Today I booked a hire car. As part of the confirmation they wanted a copy of passport, driving licence, and a few other things. You know, important stuff. They said it was being uploaded to their super-secure server, which I'm sure it was.. however the person manually checking at the other end had a question so sent me a mail, or rather forwarded me a mail.

It appears that I uploaded my docs to one company, whose system automatically sent a plain text mail to the hire company with links to the documents I had uploaded. The links didn't need any authorisation or authentication, they just loaded.

So any bad actor could intercept mails between these two addresses and a load of data that would be super handy for identify theft.
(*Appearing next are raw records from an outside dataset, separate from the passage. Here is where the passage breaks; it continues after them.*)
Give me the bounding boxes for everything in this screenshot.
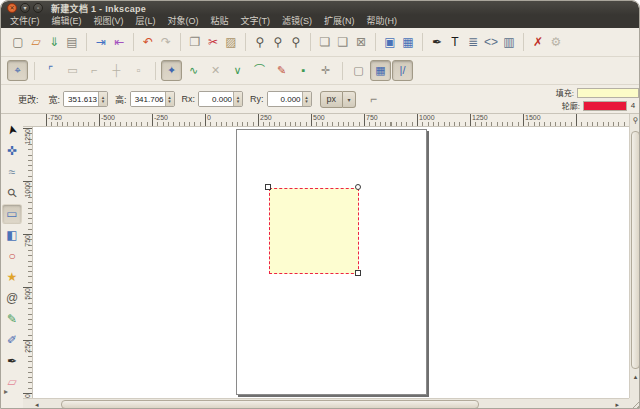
export-button[interactable]: ⇤ [110, 31, 128, 53]
snap-grid-button[interactable]: ▦ [370, 60, 391, 81]
menu-file[interactable]: 文件(F) [4, 15, 46, 28]
tweak-tool-button[interactable]: ≈ [2, 162, 22, 182]
new-document-button[interactable]: ▢ [9, 31, 27, 53]
duplicate-button[interactable]: ❏ [316, 31, 334, 53]
selector-tool-button[interactable]: ➤ [2, 120, 22, 140]
menu-object[interactable]: 对象(O) [162, 15, 205, 28]
fill-stroke-dialog-button[interactable]: ✒ [428, 31, 446, 53]
menu-text[interactable]: 文字(T) [235, 15, 277, 28]
node-tool-button[interactable]: ✜ [2, 141, 22, 161]
width-spin-buttons[interactable]: ▴▾ [98, 92, 107, 106]
open-document-button[interactable]: ▱ [27, 31, 45, 53]
calligraphy-tool-button[interactable]: ✒ [2, 351, 22, 371]
enable-snapping-button[interactable]: ⌖ [7, 60, 28, 81]
menu-filters[interactable]: 滤镜(S) [276, 15, 318, 28]
title-bar[interactable]: ✕ ▾ ▫ 新建文档 1 - Inkscape [1, 1, 639, 15]
width-input[interactable] [64, 92, 98, 106]
cut-button[interactable]: ✂ [204, 31, 222, 53]
vertical-ruler[interactable]: 125010007505002500 [23, 127, 33, 398]
ellipse-tool-button[interactable]: ○ [2, 246, 22, 266]
zoom-selection-button[interactable]: ⚲ [251, 31, 269, 53]
snap-path-intersections-button[interactable]: ✕ [205, 60, 226, 81]
zoom-tool-button[interactable]: ⚲ [2, 183, 22, 203]
vertical-scrollbar[interactable]: ⚲ ▴ ▾ [629, 114, 640, 409]
ry-spin-buttons[interactable]: ▴▾ [302, 92, 311, 106]
unlink-clone-button[interactable]: ⊠ [352, 31, 370, 53]
snap-nodes-button[interactable]: ✦ [161, 60, 182, 81]
ellipse-tool-icon: ○ [8, 250, 15, 262]
save-document-button[interactable]: ⇓ [45, 31, 63, 53]
spiral-tool-button[interactable]: @ [2, 288, 22, 308]
scroll-right-icon[interactable]: ▸ [615, 399, 619, 409]
resize-handle-top-left[interactable] [265, 184, 271, 190]
star-tool-button[interactable]: ★ [2, 267, 22, 287]
snap-line-midpoints-button[interactable]: ✎ [271, 60, 292, 81]
vertical-scrollbar-thumb[interactable] [631, 131, 640, 369]
scroll-left-icon[interactable]: ◂ [35, 399, 39, 409]
menu-edit[interactable]: 编辑(E) [46, 15, 88, 28]
snap-paths-button[interactable]: ∿ [183, 60, 204, 81]
height-input[interactable] [131, 92, 165, 106]
horizontal-scrollbar-thumb[interactable] [61, 400, 479, 409]
pencil-tool-button[interactable]: ✎ [2, 309, 22, 329]
minimize-button[interactable]: ▾ [20, 3, 30, 13]
height-spin-buttons[interactable]: ▴▾ [165, 92, 174, 106]
snap-guides-button[interactable]: |/ [392, 60, 413, 81]
snap-cusp-nodes-button[interactable]: ∨ [227, 60, 248, 81]
align-dialog-button[interactable]: ▥ [500, 31, 518, 53]
menu-paste[interactable]: 粘贴 [205, 15, 235, 28]
stroke-swatch[interactable] [583, 101, 627, 111]
drawn-rectangle[interactable] [269, 188, 359, 274]
ungroup-button[interactable]: ▦ [399, 31, 417, 53]
rx-spin-buttons[interactable]: ▴▾ [233, 92, 242, 106]
pen-tool-button[interactable]: ✐ [2, 330, 22, 350]
menu-extensions[interactable]: 扩展(N) [318, 15, 361, 28]
snap-bbox-corners-button[interactable]: ⌐ [84, 60, 105, 81]
box3d-tool-button[interactable]: ◧ [2, 225, 22, 245]
menu-help[interactable]: 帮助(H) [361, 15, 404, 28]
snap-smooth-nodes-button[interactable]: ⌒ [249, 60, 270, 81]
zoom-page-button[interactable]: ⚲ [287, 31, 305, 53]
zoom-drawing-button[interactable]: ⚲ [269, 31, 287, 53]
snap-bbox-edges-button[interactable]: ▭ [62, 60, 83, 81]
toolbox-overflow-icon[interactable]: ▸ [4, 387, 8, 396]
snap-page-border-button[interactable]: ▢ [348, 60, 369, 81]
menu-view[interactable]: 视图(V) [88, 15, 130, 28]
sharp-corners-icon[interactable]: ⌐ [370, 92, 377, 106]
ry-input[interactable] [268, 92, 302, 106]
import-button[interactable]: ⇥ [92, 31, 110, 53]
undo-button[interactable]: ↶ [139, 31, 157, 53]
snap-object-centers-button[interactable]: ▪ [293, 60, 314, 81]
horizontal-ruler[interactable]: -750-500-2500250500750100012501500 [23, 114, 629, 127]
unit-dropdown-button[interactable]: ▾ [343, 91, 356, 108]
redo-button[interactable]: ↷ [157, 31, 175, 53]
unit-button[interactable]: px [320, 91, 344, 108]
fill-swatch[interactable] [577, 88, 639, 98]
maximize-button[interactable]: ▫ [33, 3, 43, 13]
layers-dialog-button[interactable]: ≣ [464, 31, 482, 53]
snap-bbox-button[interactable]: ⌜ [40, 60, 61, 81]
zoom-corner-icon[interactable]: ⚲ [630, 114, 640, 127]
cleanup-document-button[interactable]: ✗ [529, 31, 547, 53]
corner-radius-handle-top-right[interactable] [355, 184, 361, 190]
snap-rotation-centers-button[interactable]: ✛ [315, 60, 336, 81]
text-dialog-button[interactable]: T [446, 31, 464, 53]
snap-bbox-edge-midpoints-button[interactable]: ┼ [106, 60, 127, 81]
rx-input[interactable] [199, 92, 233, 106]
menu-layer[interactable]: 层(L) [130, 15, 162, 28]
canvas[interactable] [33, 127, 629, 398]
xml-editor-button[interactable]: <> [482, 31, 500, 53]
paste-button[interactable]: ▨ [222, 31, 240, 53]
scroll-up-icon[interactable]: ▴ [630, 373, 640, 381]
preferences-button[interactable]: ⚙ [547, 31, 565, 53]
create-clone-button[interactable]: ❑ [334, 31, 352, 53]
print-button[interactable]: ▤ [63, 31, 81, 53]
resize-grip[interactable] [629, 398, 640, 409]
rectangle-tool-button[interactable]: ▭ [2, 204, 22, 224]
copy-button[interactable]: ❐ [186, 31, 204, 53]
close-button[interactable]: ✕ [7, 3, 17, 13]
horizontal-scrollbar[interactable]: ◂ ▸ [23, 398, 629, 409]
group-button[interactable]: ▣ [381, 31, 399, 53]
snap-bbox-centers-button[interactable]: ▫ [128, 60, 149, 81]
resize-handle-bottom-right[interactable] [355, 270, 361, 276]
Is there an authoritative government body in the UK who give a st about this sort of thing, or is it like Australia and you have to wait for something to go wrong first?

Ta


lufbramatt

5,419 posts

140 months

Wednesday 17th January
quotequote all
GDPR / Data Protection Act 2018

https://www.gov.uk/data-protection

Complaints go to Information commissioners Office

SV_WDC

793 posts

95 months

Wednesday 17th January
quotequote all
Aside from GDPR, most European companies have a Privacy officer you can email

Condi

17,768 posts

177 months

Wednesday 17th January
quotequote all
SV_WDC said:
Aside from GDPR, most European companies have a Privacy officer you can email
Isn't the privacy officer a result of GDPR? I think that the companies have to make someone available you can talk to about the personal data they hold, and can request it is deleted if desired.